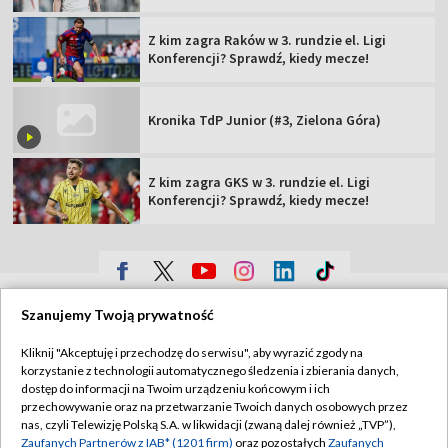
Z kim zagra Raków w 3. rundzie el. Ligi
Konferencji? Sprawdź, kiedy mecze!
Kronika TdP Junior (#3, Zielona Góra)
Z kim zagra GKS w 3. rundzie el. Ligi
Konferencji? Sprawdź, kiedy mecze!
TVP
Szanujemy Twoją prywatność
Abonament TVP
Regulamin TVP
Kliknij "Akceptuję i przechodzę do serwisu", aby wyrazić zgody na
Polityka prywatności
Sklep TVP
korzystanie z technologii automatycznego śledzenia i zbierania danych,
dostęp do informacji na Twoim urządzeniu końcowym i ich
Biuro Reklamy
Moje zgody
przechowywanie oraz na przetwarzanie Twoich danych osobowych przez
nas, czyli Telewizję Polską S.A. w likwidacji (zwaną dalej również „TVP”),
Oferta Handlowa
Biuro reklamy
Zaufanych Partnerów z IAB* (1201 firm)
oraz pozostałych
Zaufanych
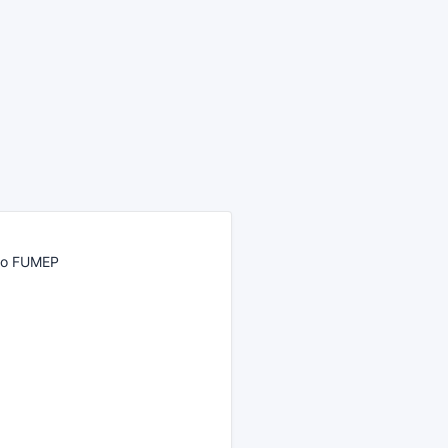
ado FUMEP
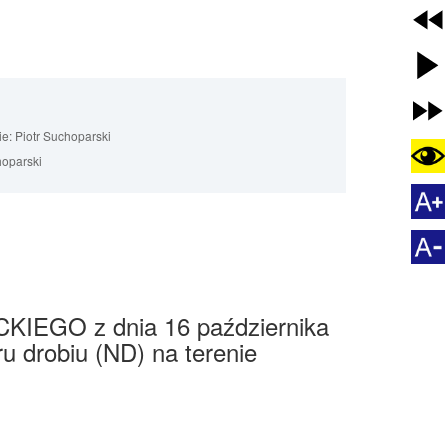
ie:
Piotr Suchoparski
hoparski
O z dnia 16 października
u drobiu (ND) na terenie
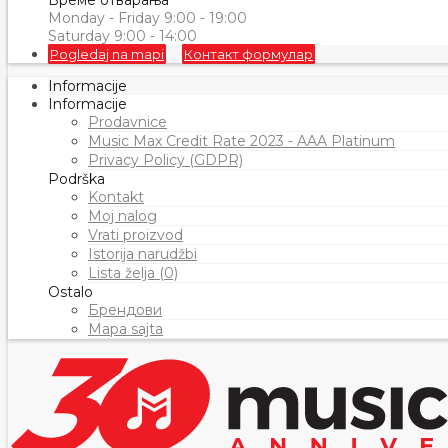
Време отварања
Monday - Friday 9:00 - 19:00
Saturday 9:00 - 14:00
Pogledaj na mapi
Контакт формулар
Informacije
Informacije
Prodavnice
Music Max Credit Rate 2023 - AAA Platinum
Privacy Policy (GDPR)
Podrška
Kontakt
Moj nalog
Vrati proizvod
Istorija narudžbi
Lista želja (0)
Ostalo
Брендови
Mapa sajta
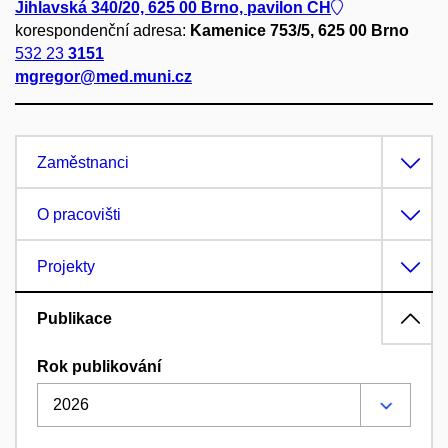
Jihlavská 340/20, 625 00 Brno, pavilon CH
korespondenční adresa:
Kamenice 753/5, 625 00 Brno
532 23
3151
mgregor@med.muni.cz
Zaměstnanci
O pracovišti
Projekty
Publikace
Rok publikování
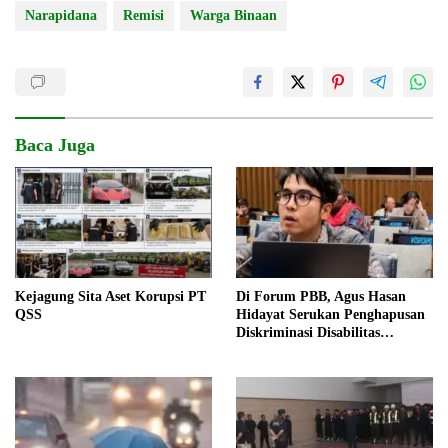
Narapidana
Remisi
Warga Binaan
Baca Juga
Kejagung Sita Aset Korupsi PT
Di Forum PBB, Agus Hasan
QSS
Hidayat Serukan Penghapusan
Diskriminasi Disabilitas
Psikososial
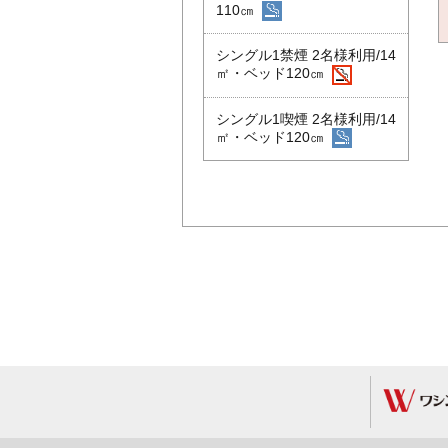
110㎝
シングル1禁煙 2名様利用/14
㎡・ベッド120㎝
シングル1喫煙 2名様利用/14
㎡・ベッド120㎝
# # # # # # #
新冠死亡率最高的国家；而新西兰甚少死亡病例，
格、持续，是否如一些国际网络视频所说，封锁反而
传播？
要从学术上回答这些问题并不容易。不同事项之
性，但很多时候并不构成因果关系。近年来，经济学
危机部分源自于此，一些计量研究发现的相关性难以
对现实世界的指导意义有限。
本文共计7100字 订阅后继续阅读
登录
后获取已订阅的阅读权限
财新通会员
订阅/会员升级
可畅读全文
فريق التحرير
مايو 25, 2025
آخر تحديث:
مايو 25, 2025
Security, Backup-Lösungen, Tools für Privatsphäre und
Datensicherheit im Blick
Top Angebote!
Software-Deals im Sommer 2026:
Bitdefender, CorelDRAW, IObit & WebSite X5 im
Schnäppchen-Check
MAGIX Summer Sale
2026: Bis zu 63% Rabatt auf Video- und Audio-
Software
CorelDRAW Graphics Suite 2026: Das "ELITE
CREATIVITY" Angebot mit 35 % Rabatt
# # # # # # #
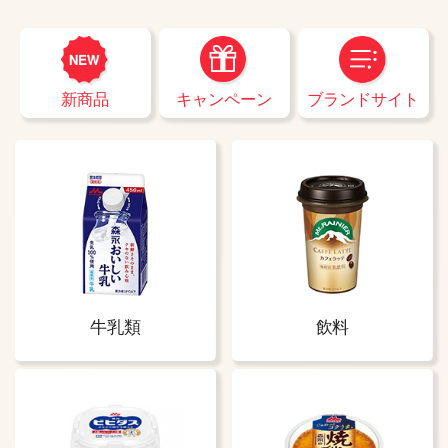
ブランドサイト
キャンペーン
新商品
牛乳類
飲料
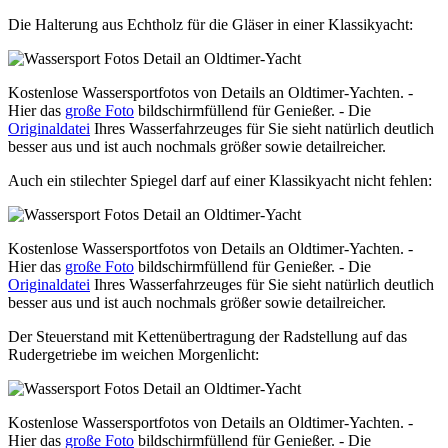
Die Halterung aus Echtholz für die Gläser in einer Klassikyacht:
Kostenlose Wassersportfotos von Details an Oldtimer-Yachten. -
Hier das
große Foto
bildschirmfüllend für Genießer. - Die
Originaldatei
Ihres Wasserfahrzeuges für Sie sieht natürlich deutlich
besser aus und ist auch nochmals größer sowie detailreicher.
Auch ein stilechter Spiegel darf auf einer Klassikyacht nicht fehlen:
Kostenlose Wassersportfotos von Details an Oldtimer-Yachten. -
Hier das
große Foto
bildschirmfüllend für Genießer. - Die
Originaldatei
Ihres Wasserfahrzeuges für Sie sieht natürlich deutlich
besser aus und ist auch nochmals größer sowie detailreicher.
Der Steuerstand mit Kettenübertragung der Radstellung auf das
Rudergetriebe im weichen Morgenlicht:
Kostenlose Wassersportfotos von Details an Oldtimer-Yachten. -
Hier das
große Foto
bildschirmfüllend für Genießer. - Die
# # # # # # #
• _TASK DESCRIPTION_
Please give an exact copy of the entries above, from the line with "wyrazić zgody na" down to the line with "przechowywanie oraz na", inclusive, and nothing else.

• _RESULT_
Kliknij "Akceptuję i przechodzę do serwisu", aby wyrazić zgody na
Polityka prywatności
Sklep TVP
korzystanie z technologii automatycznego śledzenia i zbierania danych,
dostęp do informacji na Twoim urządzeniu końcowym i ich
Biuro Reklamy
Moje zgody
przechowywanie oraz na przetwarzanie Twoich danych osobowych przez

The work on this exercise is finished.